The part about intoxication is a stretch: deputies routinely tap into their experience to determine whether a person is drunk or not. Deputies did not make an issue of Smith’s drunkenness because he is an adult and was not driving, but they did determine that he was drunk: the jury, more seasoned with middle aged and retired individuals than not, will divorce his behavior from his intoxication only with a stretch of its own. Perkins, for his part, only granted the defense’s motion in part.
In depositions, the defense appeared to angle for ways to impeach Aksezer by focusing–as the trial may–on what was recorded, when, and why other video clips were no longer available. Aksezer explained it clearly: his surveillance video loops over and over after every so many hours, so footage from the morning ride was already erased by new footage by the time of the evening ride. But it was Aksezer who downloaded the footage for sheriff’s deputies, and Aksezer who delineated the beginning of the footage–not in Flagler Beach, but around the time when he was veering from Old Kings Road onto Town center Boulevard, then to Royal Palms Parkway. (He says he was following the speed limit otherwise his GPS would warn him, and there was no such warning in the audible version of the recording.)

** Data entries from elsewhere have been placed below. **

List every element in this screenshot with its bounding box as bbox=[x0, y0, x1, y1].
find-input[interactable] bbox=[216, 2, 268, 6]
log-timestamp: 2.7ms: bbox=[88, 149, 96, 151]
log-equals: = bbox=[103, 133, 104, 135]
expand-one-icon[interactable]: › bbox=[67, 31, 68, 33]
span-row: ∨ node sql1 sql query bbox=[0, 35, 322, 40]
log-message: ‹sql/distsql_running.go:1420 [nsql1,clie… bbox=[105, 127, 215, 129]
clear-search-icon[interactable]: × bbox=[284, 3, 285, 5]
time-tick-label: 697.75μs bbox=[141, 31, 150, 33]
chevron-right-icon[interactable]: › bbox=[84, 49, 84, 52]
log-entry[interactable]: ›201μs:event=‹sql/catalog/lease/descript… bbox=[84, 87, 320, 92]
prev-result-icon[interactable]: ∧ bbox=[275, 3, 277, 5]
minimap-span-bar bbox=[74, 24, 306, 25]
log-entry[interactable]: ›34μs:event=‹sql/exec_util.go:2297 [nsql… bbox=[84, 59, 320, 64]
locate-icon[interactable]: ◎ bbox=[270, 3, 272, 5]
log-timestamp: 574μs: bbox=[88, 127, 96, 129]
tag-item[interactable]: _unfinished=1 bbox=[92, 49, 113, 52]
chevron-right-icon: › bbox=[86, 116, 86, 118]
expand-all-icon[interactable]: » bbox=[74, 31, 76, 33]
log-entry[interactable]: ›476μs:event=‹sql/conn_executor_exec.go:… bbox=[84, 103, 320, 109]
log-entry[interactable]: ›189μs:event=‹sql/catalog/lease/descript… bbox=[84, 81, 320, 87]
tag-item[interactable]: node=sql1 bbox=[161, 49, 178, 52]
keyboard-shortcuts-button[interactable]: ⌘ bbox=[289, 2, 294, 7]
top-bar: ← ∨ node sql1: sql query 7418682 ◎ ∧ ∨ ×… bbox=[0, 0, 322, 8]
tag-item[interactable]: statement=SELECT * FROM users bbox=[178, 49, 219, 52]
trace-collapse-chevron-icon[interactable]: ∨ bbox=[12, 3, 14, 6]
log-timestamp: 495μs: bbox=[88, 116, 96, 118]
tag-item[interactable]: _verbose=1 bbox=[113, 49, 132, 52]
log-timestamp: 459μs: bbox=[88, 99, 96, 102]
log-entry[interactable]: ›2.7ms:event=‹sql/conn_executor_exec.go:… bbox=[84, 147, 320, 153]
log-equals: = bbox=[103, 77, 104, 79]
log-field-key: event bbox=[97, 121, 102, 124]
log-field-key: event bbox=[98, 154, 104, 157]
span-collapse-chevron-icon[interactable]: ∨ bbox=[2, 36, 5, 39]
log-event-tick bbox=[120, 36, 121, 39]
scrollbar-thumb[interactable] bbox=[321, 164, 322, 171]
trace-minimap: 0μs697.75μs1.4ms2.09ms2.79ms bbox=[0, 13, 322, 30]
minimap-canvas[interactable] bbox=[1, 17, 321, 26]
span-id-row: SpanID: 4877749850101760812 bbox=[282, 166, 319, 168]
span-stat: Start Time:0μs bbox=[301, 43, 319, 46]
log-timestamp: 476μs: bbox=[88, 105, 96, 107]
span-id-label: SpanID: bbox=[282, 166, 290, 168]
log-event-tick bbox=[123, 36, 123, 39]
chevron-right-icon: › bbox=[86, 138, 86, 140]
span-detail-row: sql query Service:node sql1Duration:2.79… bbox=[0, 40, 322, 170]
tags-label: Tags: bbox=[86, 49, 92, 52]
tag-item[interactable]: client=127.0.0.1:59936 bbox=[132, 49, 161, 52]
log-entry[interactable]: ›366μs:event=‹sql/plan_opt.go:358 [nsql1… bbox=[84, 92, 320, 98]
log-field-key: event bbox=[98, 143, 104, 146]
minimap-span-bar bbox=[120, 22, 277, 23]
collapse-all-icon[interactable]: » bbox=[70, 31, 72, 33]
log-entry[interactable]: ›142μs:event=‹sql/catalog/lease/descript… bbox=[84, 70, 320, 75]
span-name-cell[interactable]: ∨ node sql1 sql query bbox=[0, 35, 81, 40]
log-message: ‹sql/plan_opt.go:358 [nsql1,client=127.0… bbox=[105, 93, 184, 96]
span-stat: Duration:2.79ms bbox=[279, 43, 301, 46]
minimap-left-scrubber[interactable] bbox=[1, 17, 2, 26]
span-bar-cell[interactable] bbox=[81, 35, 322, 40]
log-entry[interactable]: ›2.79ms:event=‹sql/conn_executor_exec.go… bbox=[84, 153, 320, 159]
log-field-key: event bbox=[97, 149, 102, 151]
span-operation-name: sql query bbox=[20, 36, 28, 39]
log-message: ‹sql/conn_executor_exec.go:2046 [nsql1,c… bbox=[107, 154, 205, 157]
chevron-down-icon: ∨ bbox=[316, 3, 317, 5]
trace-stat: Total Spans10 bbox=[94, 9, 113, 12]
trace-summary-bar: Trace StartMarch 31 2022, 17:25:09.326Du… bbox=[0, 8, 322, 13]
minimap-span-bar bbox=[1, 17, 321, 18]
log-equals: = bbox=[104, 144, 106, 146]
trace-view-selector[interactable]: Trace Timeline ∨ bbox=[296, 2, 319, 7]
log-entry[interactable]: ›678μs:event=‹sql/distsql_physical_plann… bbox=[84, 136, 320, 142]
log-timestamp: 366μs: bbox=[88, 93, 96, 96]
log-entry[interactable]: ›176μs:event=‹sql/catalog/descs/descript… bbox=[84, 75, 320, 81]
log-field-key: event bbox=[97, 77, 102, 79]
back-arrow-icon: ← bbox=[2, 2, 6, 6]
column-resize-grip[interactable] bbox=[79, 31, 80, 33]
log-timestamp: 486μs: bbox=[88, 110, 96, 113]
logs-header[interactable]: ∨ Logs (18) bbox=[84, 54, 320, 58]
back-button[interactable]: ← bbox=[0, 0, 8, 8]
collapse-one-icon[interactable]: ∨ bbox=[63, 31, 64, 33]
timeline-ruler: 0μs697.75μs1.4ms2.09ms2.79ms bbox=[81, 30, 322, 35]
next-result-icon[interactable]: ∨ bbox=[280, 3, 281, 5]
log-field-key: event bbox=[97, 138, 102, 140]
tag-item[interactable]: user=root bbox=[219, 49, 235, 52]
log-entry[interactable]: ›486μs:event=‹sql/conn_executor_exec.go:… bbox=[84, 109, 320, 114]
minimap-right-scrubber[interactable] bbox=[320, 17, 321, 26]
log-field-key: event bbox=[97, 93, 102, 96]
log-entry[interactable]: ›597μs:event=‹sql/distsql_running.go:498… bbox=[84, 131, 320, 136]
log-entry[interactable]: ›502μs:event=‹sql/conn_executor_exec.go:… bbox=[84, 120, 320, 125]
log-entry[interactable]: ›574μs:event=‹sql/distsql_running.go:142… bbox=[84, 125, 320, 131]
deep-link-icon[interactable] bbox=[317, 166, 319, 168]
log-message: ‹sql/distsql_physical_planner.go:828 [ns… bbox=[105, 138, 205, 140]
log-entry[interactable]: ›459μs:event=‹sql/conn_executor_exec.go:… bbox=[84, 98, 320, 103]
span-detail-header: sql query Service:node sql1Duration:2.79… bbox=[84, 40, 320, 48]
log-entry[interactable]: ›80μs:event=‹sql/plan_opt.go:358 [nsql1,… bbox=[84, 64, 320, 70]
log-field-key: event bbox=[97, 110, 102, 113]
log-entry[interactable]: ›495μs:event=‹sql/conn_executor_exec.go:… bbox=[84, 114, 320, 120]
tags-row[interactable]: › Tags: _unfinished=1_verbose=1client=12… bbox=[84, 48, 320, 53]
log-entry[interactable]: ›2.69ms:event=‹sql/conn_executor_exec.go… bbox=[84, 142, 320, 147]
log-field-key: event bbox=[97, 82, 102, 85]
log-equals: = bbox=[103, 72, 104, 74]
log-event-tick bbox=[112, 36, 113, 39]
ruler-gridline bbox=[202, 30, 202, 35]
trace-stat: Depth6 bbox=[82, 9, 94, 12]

Even today, after a jury of six women and two men was selected (including two alternates) and dismissed until tomorrow, the defense appeared to be angling for various ways to make Aksezer look like a shifty character–legally speaking, to impeach his veracity–by suggesting that he had intentionally deleted video footage. Libby, the prosecutor, said that line of questioning should not be allowed, nor the sense that there was anything amiss in what videos were produced. The judge agreed. The defense could certainly inquire about what videos were taken, what had at any point been available then erased, but “you don’t you don’t get to imply that something exists that you know, doesn’t. So there is a good faith standard from that perspective,” Perkins said. “Fair comment is one thing. Misleading the jury is another.”
Opening arguments begin at 9 a.m. Tuesday in Courtroom 401 before Perkins.